Early and accurate diagnosis of pre-diabetes has been identified as an important goal in the UAE population7. This project was carried out as one of many contributions to national diabetes research in the UAE.

There are a number of recognized biomarkers for T2DM risk, such as fasting plasma glucose and glycated hemoglobin A1c (HbA1c)8, triglycerides9, adiponectin and inflammatory markers10. However, most of these do not provide sufficient early predictive power for insulin resistance and prediabetes. Consequently, there have been considerable advances in recent years to identify changes in the serum metabolome of obese, and prediabetic and T2DM patients11,12. This has been in the hope of identifying specific metabolite biomarkers that more rapidly reflect the physiological changes in the early stages of the disease. While no single metabolite truly fulfils the role of biomarker, it is clear that changes in a number of blood metabolites accompany the various stages of the development of T2DM and may have some predictive power for this process. Branched chain amino acids (BCAA) such as valine, leucine and isoleucine, along with phospholipids were among the most popular biomarkers associated with T2DM progression11,12.

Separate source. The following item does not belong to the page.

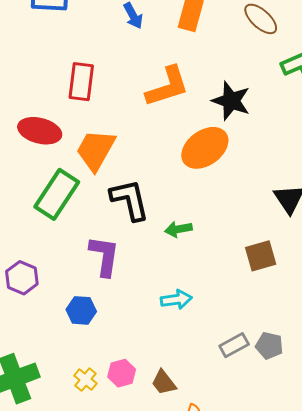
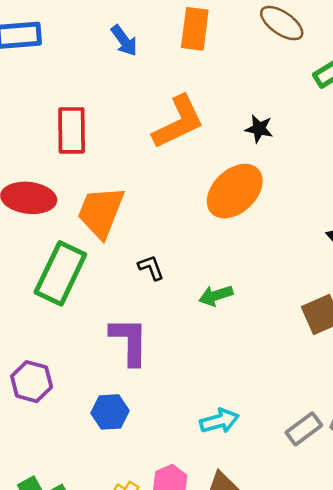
black star: (231, 101) -> (259, 129), size x0.6
black L-shape: (130, 200) -> (151, 268), size x0.5
cyan arrow: (176, 299) -> (219, 421), moved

Wang and co-workers demonstrated increases in the plasma branched chain amino acids (BCAA) leucine, isoleucine and valine, and the aromatic amino acids phenylalanine and tyrosine, in patients that developed T2DM over a 12-year period compared to age-, sex- and BMI-matched controls from the same cohort13. Increased plasma levels of BCAA have since been confirmed in patients with increased free fat mass index in the population-based Cooperative Health Research study in the Ausburg region (KORA)14 and in cohorts of women in the UK who were T2DM or had impaired fasting glucose15.

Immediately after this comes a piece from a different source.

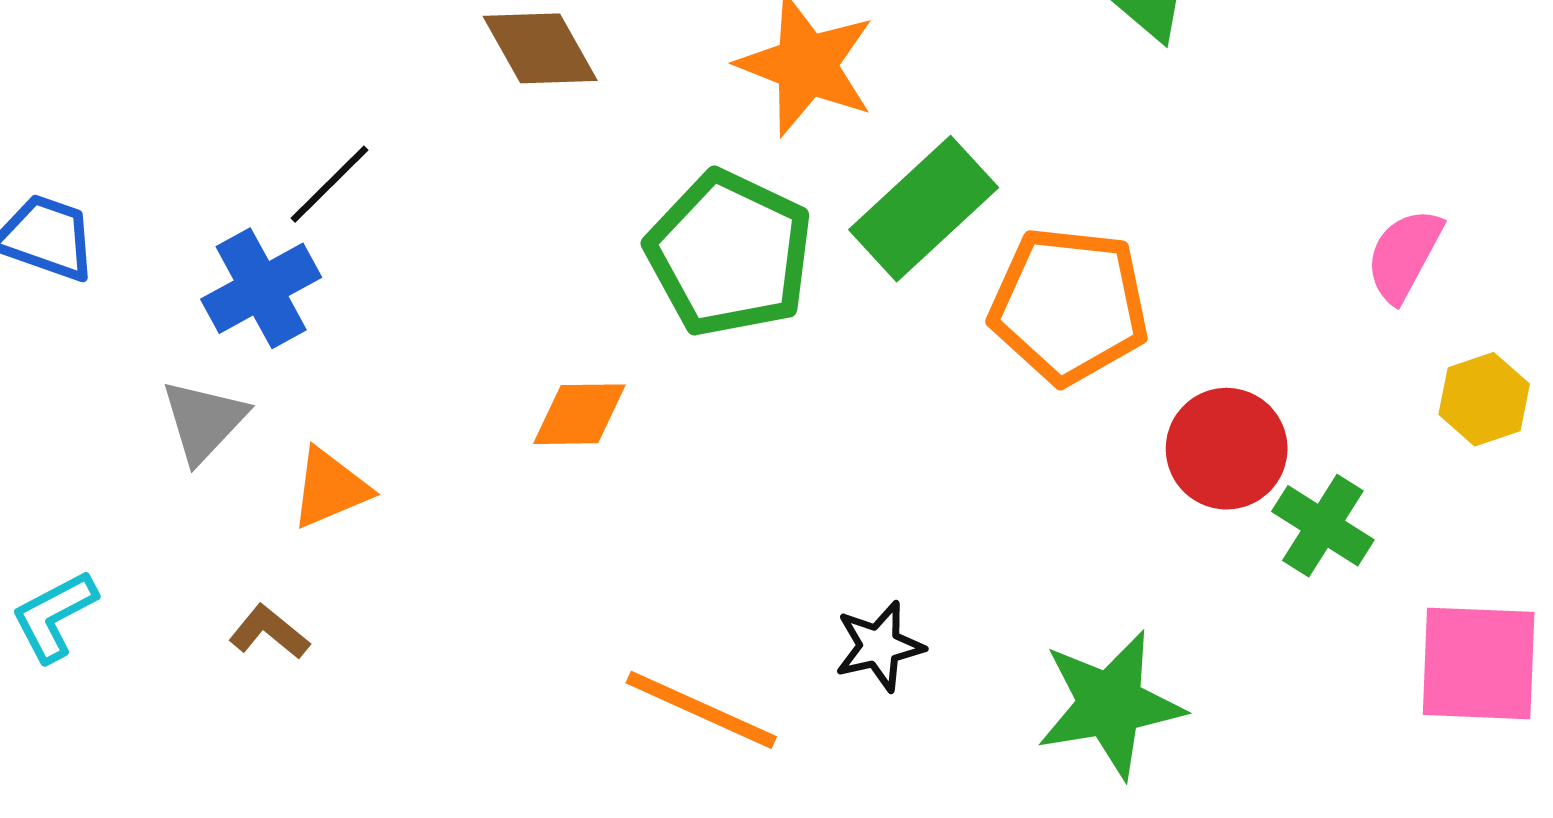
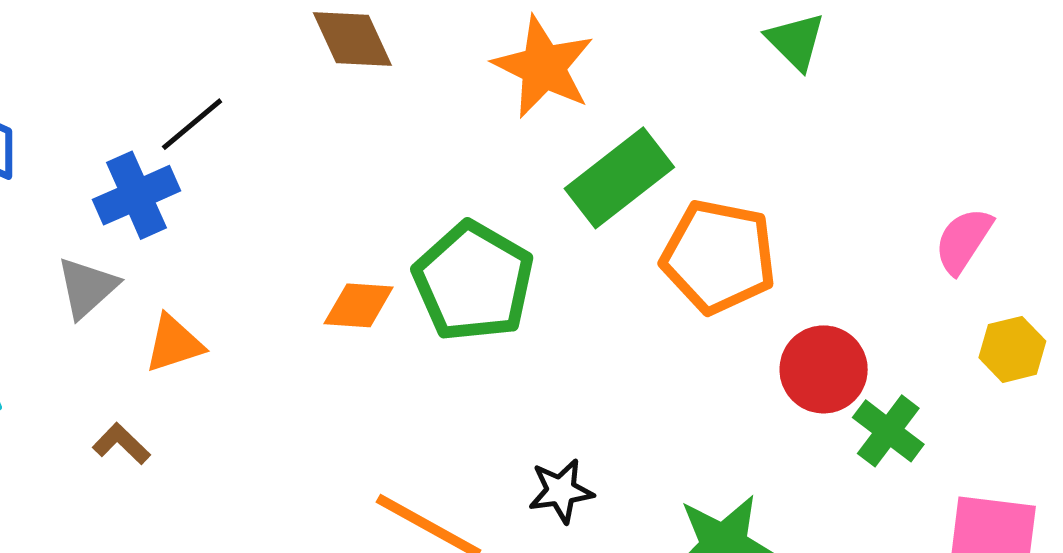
green pentagon: (729, 254) -> (474, 282), moved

A recent study by Vogelzangs et al.16 in European patients showed that hepatic and muscular insulin resistance was associated with significantly higher plasma levels of valine, isoleucine, oxo-isovaleric acid, alanine, lactate, and triglycerides, and lower levels of glycine16.

Wang-Sattler et al.17 quantified 140 metabolites for 4,297 fasting patient serum samples using a cross-sectional approach in the KORA study and found that glycine, lysophosphatidylcholine (LPC) and acetyl carnitine levels were significantly altered in individuals with impaired glucose tolerance (IGT) compared to those with normal glucose tolerance17. The lower levels of glycine and LPC were found to predict not only IGT but also T2DM even 7 years before disease onset. Using metabolite-protein network analysis, the group found that T2DM-linked genes PPARG, TCF7L2, HNF1A, GCK, IGF1, IRS1 and IDE were linked to these metabolite changes17. The changes in plasma glycine, LPC and acyl carnitine where also found to be associated with T2DM in a Korean population18. This study also identified phosphatidylcholine acyl alkyl 36:0 as a significant indicator of T2DM in this population and linked these alterations in metabolites to ten genetic variable loci some of which had been previously implicated in T2DM or obesity18. Analysis of serum from patients in the German EPIC-Potsdam clinical study also revealed an increase in diacyl phosphatidylcholines C32:1, C36:1, C38:3 and C40:5 to be independently associated with an increased risk of T2DM19. A recent study examined the association of pairwise metabolite ratios with insulin secretion in patients from the Netherlands. It demonstrated that the valine to phosphatidylcholine acyl-alkyl C32:2 ratio showed positive association with oral glucose tolerance measured insulin secretion and insulin resistance20.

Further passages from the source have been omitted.